This is a consequence of the group's drop in sales in 2023. Maisons du Monde announced this Tuesday in a press release that it wants to sell off 40 to 50 of its 340 stores by 2026, via "closures" or "transfers". ".
This aims to reduce “capital intensity with a more balanced and optimized
(store)
network ,” the press release states.
The brand, which has also announced a net profit down 74% in 2023 compared to 2022, at 8.8 million euros, also wishes to pass “nearly 30% of the network under affiliation or franchise” here in 2026.
These closures seem to be an extension of the strategy of Maisons du Monde, which carries out 55% of its activity in France.

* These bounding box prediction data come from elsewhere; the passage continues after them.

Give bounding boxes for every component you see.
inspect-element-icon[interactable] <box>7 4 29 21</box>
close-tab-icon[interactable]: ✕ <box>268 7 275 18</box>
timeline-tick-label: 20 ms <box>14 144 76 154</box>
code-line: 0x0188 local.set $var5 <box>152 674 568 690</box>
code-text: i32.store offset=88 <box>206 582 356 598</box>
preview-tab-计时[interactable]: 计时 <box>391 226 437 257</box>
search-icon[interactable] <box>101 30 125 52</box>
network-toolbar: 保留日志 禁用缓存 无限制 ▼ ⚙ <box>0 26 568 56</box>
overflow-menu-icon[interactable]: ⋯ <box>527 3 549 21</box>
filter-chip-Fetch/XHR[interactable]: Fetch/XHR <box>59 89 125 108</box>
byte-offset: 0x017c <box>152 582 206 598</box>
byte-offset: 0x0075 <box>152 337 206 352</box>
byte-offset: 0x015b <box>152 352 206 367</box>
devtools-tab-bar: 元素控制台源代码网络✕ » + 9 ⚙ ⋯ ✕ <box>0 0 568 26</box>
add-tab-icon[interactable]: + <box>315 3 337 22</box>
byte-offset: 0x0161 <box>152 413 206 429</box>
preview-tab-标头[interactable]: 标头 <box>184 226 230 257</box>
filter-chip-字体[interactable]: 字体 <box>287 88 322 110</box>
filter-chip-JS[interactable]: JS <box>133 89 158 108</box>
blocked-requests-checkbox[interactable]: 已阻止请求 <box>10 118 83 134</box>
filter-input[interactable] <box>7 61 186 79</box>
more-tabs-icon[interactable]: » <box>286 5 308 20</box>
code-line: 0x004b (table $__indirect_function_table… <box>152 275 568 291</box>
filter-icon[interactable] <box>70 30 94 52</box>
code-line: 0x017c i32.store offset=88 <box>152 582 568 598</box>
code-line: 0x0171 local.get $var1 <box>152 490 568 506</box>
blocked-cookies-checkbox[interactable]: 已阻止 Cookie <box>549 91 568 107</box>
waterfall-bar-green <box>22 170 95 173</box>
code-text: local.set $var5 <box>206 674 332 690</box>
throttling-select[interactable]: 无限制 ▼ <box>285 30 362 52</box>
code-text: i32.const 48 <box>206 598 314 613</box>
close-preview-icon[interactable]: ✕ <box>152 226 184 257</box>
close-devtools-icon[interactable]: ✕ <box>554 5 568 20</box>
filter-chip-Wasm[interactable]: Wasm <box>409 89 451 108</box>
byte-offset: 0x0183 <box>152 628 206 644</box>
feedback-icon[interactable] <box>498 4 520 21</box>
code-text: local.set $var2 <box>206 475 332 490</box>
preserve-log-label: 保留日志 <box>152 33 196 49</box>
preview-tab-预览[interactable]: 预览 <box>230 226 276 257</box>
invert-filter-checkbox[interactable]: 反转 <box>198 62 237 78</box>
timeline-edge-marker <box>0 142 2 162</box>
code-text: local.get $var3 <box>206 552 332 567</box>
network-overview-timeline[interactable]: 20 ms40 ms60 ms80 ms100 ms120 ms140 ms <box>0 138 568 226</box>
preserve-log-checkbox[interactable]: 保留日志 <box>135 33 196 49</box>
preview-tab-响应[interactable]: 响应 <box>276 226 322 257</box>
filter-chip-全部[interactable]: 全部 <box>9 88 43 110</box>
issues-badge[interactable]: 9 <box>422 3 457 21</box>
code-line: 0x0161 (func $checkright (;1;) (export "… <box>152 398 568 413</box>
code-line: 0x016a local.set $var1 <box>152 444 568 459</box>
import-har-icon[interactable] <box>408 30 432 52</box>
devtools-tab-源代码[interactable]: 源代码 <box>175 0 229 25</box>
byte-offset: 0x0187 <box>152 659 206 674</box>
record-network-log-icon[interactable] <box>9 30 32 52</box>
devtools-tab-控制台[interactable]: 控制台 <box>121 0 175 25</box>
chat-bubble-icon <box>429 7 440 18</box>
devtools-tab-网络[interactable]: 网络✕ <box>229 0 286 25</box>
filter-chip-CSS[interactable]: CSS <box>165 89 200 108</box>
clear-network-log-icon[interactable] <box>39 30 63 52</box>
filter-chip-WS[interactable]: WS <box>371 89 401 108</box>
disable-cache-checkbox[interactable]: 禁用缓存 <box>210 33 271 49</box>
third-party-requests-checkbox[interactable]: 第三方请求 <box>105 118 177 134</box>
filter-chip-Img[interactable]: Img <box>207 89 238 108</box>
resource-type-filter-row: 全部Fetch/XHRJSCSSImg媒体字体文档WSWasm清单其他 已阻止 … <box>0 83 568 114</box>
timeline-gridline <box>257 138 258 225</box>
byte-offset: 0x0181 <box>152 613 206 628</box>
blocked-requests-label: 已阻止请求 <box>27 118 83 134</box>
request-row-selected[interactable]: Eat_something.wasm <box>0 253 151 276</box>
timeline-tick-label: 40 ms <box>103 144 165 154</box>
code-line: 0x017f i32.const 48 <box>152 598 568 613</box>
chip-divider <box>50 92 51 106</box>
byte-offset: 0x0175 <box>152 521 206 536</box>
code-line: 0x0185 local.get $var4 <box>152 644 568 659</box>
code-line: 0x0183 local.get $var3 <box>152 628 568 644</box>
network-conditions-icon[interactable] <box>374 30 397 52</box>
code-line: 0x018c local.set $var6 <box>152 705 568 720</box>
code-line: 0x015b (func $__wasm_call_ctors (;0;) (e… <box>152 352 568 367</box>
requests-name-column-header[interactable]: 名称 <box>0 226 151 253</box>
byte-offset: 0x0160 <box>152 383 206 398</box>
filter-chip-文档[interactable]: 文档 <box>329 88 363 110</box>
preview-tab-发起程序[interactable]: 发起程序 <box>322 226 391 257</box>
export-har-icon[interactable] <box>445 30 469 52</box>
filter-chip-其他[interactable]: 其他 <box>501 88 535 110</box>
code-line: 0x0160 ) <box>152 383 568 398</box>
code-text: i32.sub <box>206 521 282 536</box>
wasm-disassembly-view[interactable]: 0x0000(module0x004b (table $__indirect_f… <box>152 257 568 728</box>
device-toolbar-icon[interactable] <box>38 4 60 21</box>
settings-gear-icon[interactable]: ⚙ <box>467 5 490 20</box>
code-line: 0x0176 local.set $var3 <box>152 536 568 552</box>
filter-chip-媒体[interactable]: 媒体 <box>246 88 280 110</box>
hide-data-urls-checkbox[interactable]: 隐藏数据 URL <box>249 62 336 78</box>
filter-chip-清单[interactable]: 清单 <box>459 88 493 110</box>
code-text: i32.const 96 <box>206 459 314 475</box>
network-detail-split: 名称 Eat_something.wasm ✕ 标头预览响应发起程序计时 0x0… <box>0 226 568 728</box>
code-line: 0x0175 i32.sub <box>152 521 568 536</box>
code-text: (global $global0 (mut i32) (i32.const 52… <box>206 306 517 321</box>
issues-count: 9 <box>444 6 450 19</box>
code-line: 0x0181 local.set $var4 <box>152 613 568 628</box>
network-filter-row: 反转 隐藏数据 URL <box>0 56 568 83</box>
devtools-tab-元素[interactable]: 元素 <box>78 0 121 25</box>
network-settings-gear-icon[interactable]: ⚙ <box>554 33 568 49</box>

“At the end of December 2023, the store network reached 340 directly owned stores, following 18 net closures including 5 transfers of stores to affiliates, as planned,” the group specifies in its press release.
9.3% drop in sales
Group-wide, sales decreased by 9.3% in 2023 compared to 2022, to 1.13 billion euros.
This comes, according to Maisons du Monde, “in a difficult context for the Homes and Decoration sector, accentuated by unfavorable macroeconomic factors (geopolitical uncertainties, unprecedented inflation, decline in consumer confidence)”.
In detail, sales of decoration fell by 9.9% in one year, those of furniture by 8.4%.
Also read “Products at −30% or −50%”: Maisons du Monde launches into second-hand goods
In this context, the group has identified around fifty stores whose profitability needs to be improved.
Solutions to achieve this include renegotiating rents, selling to affiliates or moving, for example from the city center to a commercial activity area.
The definitive closure will only affect a “tiny” part of the park, assured AFP Christophe Lapotre, executive director of operations of the group, who is also considering other openings of points of sale.
While Maisons du Monde had already experienced a halving of its net profit in 2022, the distributor decided to place “an emphasis on simplification and financial discipline”, according to François-Melchior de Polignac, general director of the brand, cited in the press release.
The group wants to achieve a total of 85 million euros in savings over three years.
To do this, in addition to store closures and transfers, it plans to reduce its stocks by one month and halve its number of suppliers.